Nothing in the data should change when you return it, but leave the pictures out.
== Material provided ==
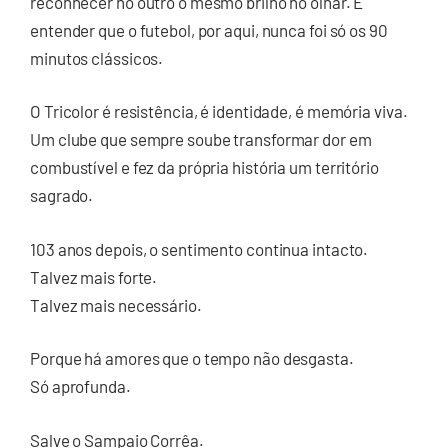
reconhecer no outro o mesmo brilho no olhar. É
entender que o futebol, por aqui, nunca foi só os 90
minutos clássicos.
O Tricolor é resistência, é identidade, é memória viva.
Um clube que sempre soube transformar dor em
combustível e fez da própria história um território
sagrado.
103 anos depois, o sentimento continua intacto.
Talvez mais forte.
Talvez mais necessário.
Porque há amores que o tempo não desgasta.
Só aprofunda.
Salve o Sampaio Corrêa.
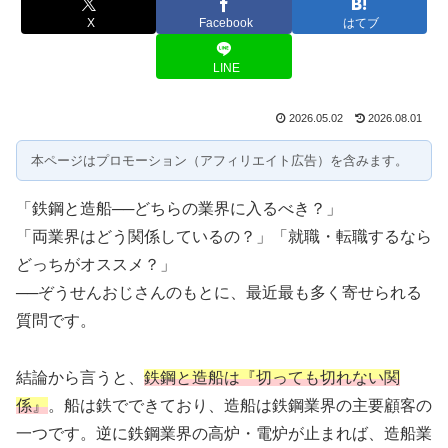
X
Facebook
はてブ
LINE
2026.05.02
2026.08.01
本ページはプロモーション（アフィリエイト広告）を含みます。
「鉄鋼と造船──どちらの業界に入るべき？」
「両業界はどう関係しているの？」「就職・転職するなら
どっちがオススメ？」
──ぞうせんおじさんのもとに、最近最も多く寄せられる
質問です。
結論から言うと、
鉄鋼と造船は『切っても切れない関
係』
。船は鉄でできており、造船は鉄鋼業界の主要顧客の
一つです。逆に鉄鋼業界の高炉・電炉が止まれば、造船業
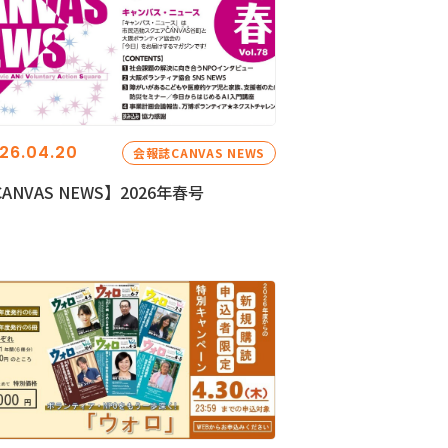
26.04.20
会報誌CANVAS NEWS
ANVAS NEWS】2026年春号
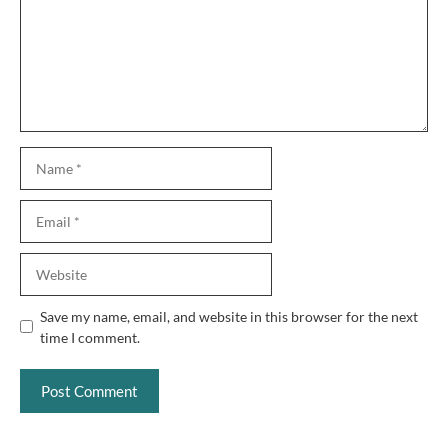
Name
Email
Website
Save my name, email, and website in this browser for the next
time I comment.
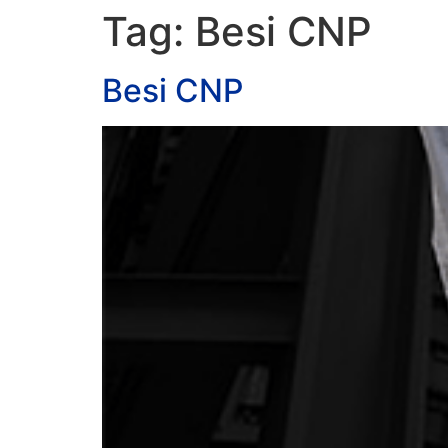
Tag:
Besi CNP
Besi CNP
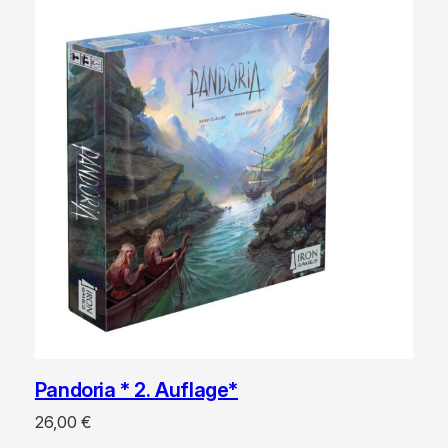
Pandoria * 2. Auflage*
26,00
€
===
## Answer section
reconhecer no outro o mesmo brilho no olhar. É
entender que o futebol, por aqui, nunca foi só os 90
minutos clássicos.
O Tricolor é resistência, é identidade, é memória viva.
Um clube que sempre soube transformar dor em
combustível e fez da própria história um território
sagrado.
103 anos depois, o sentimento continua intacto.
Talvez mais forte.
Talvez mais necessário.
Porque há amores que o tempo não desgasta.
Só aprofunda.
Salve o Sampaio Corrêa.
X
Facebook
はてブ
LINE
2026.05.02
2026.08.01
本ページはプロモーション（アフィリエイト広告）を含みます。
「鉄鋼と造船──どちらの業界に入るべき？」
「両業界はどう関係しているの？」「就職・転職するなら
どっちがオススメ？」
──ぞうせんおじさんのもとに、最近最も多く寄せられる
質問です。
結論から言うと、
鉄鋼と造船は『切っても切れない関
係』
。船は鉄でできており、造船は鉄鋼業界の主要顧客の
一つです。逆に鉄鋼業界の高炉・電炉が止まれば、造船業
26.04.20
会報誌CANVAS NEWS
ANVAS NEWS】2026年春号
Name
Email
Website
Save my name, email, and website in this browser for the next
time I comment.
Tag:
Besi CNP
Besi CNP
Pandoria * 2. Auflage*
26,00
€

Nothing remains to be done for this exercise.